Dengan demikian, pentingnya memulihkan kehidupan dan peradaban manusia yang harmoni dengan alam dalam rangka menyongsong era baru (new normal) pasca pandemi COVID-19 ini akan menjadi semangat dalam peringatan HKAN tahun 2020. Hal ini tentu sejalan dengan Hari Konservasi Alam Nasional (HKAN) sebagai momentum keteladanan dan aksi nyata memasyarakatkan konservasi alam sebagai sikap hidup dan budaya bangsa Indonesia.

Kemudian, pemerintah telah mengeluarkan berbagai aturan dan kebijakan untuk melestarikan sumber daya alam yang menjadi penunjang kehidupan kita ini. Namun tentunya aturan dan kebijakan tersebut hanya akan berhasil mencapai tujuannya jika didukung dan dilaksanakan secara sungguh-sungguh, dengan memposisikan kita semua sebagai agen moral.

“Pemerintah juga melakukan upaya mendorong partisipasi masyarakat dalam konservasi sumber daya alam dengan memberikan apresiasi kepada individu maupun kelompok masyarakat melalui pemberian Anugerah Konservasi Alam.
Pemberian anugerah Konservasi Alam ini sejatinya adalah amanah bagi penerimanya untuk terus berkarya bagi lingkungan hidup, kehutanan dan kegiatan konservasi satwa dan tumbuhan. Kegiatan dan karya mereka yang telah memberikan dampak nyata bagi peningkatan ekologi, sosial dan ekonomi perlu dikembangkan dan direplikasi sebagai daya ungkit untuk mendorong inisiatif dari individu dan kelompok masyarakat lainnya untuk berperan aktif dalam melakukan kegiatan konservasi dan pelestarian sumber daya alam,” pesan Menteri Siti.

Untuk itu pada kesempatan yang baik ini saya mengajak saudara-saudara semua untuk mari bersama-sama melakukan konservasi alam. Konservasi alam tidak hanya sebatas di kawasan konservasi.
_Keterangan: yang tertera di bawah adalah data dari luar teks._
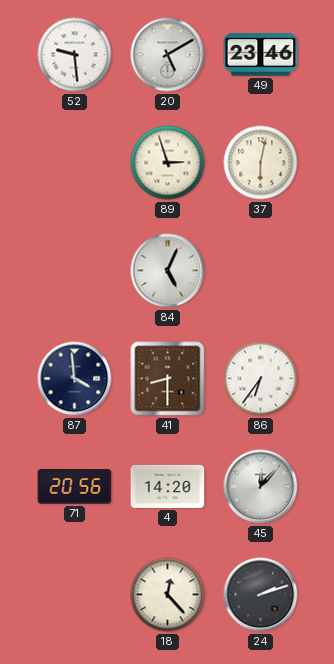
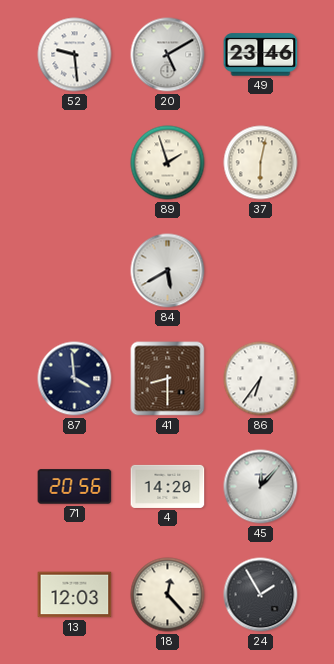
89: 2:57 -> 1:57
84: 5:04 -> 5:40
13: none -> 12:03
24: 2:12 -> 1:55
“Karena itu mari kita mulai dari lingkungan kita masing-masing melalui hal-hal yang paling sederhana seperti tidak membuang sampah sembarangan, menjaga kebersihan sungai, mengendalikan sampah plastik, menanam pohon, dan lain sebagainya. Kita jadikan konservasi alam sebagai bagian dari sikap hidup kita sehari-hari agar selanjutnya berkembang menjadi budaya bangsa yang dapat kita wariskan kepada generasi-generasi penerus kita,” ajaknya Menteri LHK, Siti Nurbaya.